# Image Segmentation using FCN on Pascal VOC

### Data Loading

In [None]:
# !pip install lightning albumentations torchinfo torchmetrics wandb

In [None]:
# import wandb
# wandb.login()

In [None]:
import numpy as np

import torch
from torch.utils.data import random_split, DataLoader
from torchvision import datasets, transforms

import lightning.pytorch as pl

import albumentations as A

In [None]:
class AugmentedDataset:
    def __init__(
        self,
        dataset,
        augmentation=None,
        img_transforms=None,
        mask_transforms=None,
    ):
        self.dataset = dataset
        self.augmentation = augmentation
        self.img_transforms = img_transforms
        self.mask_transforms = mask_transforms

    def __len__(self):
        return len(self.dataset)

    def __getitem__(self, idx):
        img, mask = self.dataset[idx]

        img = np.array(img)
        mask = np.array(mask)

        if self.augmentation:
            augmented = self.augmentation(image=img, mask=mask)
            img = augmented["image"]
            mask = augmented["mask"]

        if self.img_transforms:
            img = self.img_transforms(img)

        if self.mask_transforms:
            mask = self.mask_transforms(mask)

        return img, mask

In [None]:
def get_augmentation(img_shape):
    train_transform = A.Compose(
        [
            A.Resize(*img_shape),
            A.Rotate(),
            A.HorizontalFlip(),
            A.RGBShift(),
            A.Blur(),
            A.RandomBrightnessContrast(),
            A.CLAHE(),
            A.Resize(*img_shape),
        ]
    )

    val_transform = A.Compose(
        [
            A.Resize(*img_shape),
        ]
    )

    return train_transform, val_transform

In [None]:
def load_VOCSegmentationDataset(data_dir, img_shape=(512, 512)):
    img_transforms = transforms.Compose(
        [
            transforms.ToTensor(),
            transforms.Normalize(mean=[0.5, 0.5, 0.5], std=[0.5, 0.5, 0.5]),
        ]
    )

    def mask_to_tensor(mask):
        mask = np.array(mask)
        mask[mask == 255] = 0 # Ignore the void class
        tensor_mask = torch.from_numpy(mask).long()
        return tensor_mask

    mask_transforms = transforms.Compose(
        [
            transforms.Lambda(lambda x: mask_to_tensor(x)),
        ]
    )

    dataset = datasets.VOCSegmentation(
        root=data_dir,
        image_set="trainval",
        download=True,
    )

    train_dataset, val_dataset = random_split(dataset, [0.9, 0.1])
    train_augmentation, val_augmentation = get_augmentation(img_shape)
    train_dataset = AugmentedDataset(
        train_dataset, train_augmentation, img_transforms, mask_transforms
    )
    val_dataset = AugmentedDataset(
        val_dataset, val_augmentation, img_transforms, mask_transforms
    )

    num_classes = 21

    return train_dataset, val_dataset, num_classes

In [None]:
train_dataset, val_dataset, num_classes = load_VOCSegmentationDataset(
    "datasets",
)

In [None]:
# Check shapes and visualize
print(train_dataset[0][0].shape, train_dataset[0][1].shape, train_dataset[0][0].min(), train_dataset[0][0].max())
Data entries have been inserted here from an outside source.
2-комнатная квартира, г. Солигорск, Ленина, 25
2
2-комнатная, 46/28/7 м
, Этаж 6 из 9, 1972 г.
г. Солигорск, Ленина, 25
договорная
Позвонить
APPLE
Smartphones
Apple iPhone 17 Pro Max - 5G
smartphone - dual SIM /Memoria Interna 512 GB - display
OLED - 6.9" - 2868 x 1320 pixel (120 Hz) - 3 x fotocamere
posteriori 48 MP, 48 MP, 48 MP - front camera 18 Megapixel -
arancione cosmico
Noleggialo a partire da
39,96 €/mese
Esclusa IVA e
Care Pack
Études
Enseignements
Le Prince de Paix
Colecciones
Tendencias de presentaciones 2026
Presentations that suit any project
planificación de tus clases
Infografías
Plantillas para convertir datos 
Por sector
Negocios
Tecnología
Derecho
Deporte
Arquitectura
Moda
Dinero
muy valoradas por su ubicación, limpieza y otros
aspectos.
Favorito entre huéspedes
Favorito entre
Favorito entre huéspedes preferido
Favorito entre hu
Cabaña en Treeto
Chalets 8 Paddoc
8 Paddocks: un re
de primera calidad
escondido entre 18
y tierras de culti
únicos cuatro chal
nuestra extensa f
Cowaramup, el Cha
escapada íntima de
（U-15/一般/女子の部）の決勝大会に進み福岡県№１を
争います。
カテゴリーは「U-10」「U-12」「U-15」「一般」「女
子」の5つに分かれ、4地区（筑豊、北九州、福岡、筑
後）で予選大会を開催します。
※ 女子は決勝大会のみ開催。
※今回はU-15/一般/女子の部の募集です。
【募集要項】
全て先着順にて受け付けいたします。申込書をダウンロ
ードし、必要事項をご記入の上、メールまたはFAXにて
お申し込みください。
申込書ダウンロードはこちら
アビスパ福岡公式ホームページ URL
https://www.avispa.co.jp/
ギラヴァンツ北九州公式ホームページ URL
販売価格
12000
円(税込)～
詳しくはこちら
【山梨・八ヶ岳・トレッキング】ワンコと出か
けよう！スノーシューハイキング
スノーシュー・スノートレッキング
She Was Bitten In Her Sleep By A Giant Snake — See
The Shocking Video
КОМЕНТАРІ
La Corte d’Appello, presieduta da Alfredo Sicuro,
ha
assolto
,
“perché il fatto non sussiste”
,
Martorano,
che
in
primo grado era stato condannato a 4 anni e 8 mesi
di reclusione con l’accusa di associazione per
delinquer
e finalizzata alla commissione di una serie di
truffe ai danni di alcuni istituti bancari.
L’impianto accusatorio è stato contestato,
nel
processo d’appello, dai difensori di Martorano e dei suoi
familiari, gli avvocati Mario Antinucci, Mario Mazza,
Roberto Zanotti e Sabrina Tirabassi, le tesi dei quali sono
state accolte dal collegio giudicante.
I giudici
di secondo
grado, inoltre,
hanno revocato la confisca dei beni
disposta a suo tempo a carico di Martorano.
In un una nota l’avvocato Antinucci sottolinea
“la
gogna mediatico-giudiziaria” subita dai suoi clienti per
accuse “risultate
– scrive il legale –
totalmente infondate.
import matplotlib.pyplot as plt

def visualize_dataset(dataset, num_samples=5):
    fig, axs = plt.subplots(2, num_samples, figsize=(15, 5))
    for i in range(num_samples):
        img, mask = dataset[i]
        img = img.numpy().transpose(1, 2, 0)
        # Img in range -1 to 1, so we need to rescale to 0 to 1
        img = (img + 1) / 2
        axs[0, i].imshow(img)
        axs[1, i].imshow(mask)
        print(mask.unique())
    plt.show()

visualize_dataset(train_dataset)

In [None]:
class SegmentationDataModule(pl.LightningDataModule):
    def __init__(
        self,
        data_dir,
        inp_size=512,
        batch_size=1,
        num_workers=0,
    ):
        super().__init__()

        self.data_dir = data_dir
        self.inp_size = inp_size
        self.batch_size = batch_size
        self.num_workers = num_workers

        self.save_hyperparameters()

    def setup(self, stage):
        self.train_dataset, self.val_dataset, _ = load_VOCSegmentationDataset(
            self.data_dir,
            img_shape=(self.inp_size, self.inp_size),
        )

    def train_dataloader(self):
        return DataLoader(
            self.train_dataset,
            batch_size=self.batch_size,
            shuffle=True,
            drop_last=True,
            num_workers=self.num_workers,
        )

    def val_dataloader(self):
        return DataLoader(
            self.val_dataset,
            batch_size=self.batch_size,
            shuffle=False,
            drop_last=True,
            num_workers=self.num_workers,
        )

### Model Definition

In [None]:
import torch.nn as nn
import torch.nn.functional as F
import torchvision.models as models

In [None]:
# Check backbone architecture
# resnet = models.resnet18(pretrained=True)
# resnet

In [None]:
class FCN(nn.Module):
    def __init__(self, num_classes):
        super().__init__()

        self.num_classes = num_classes

        # backbone = models.resnet50(weights=models.ResNet50_Weights.IMAGENET1K_V1)
        # backbone = models.resnet50(pretrained=True)
        backbone = models.vgg16(pretrained=True)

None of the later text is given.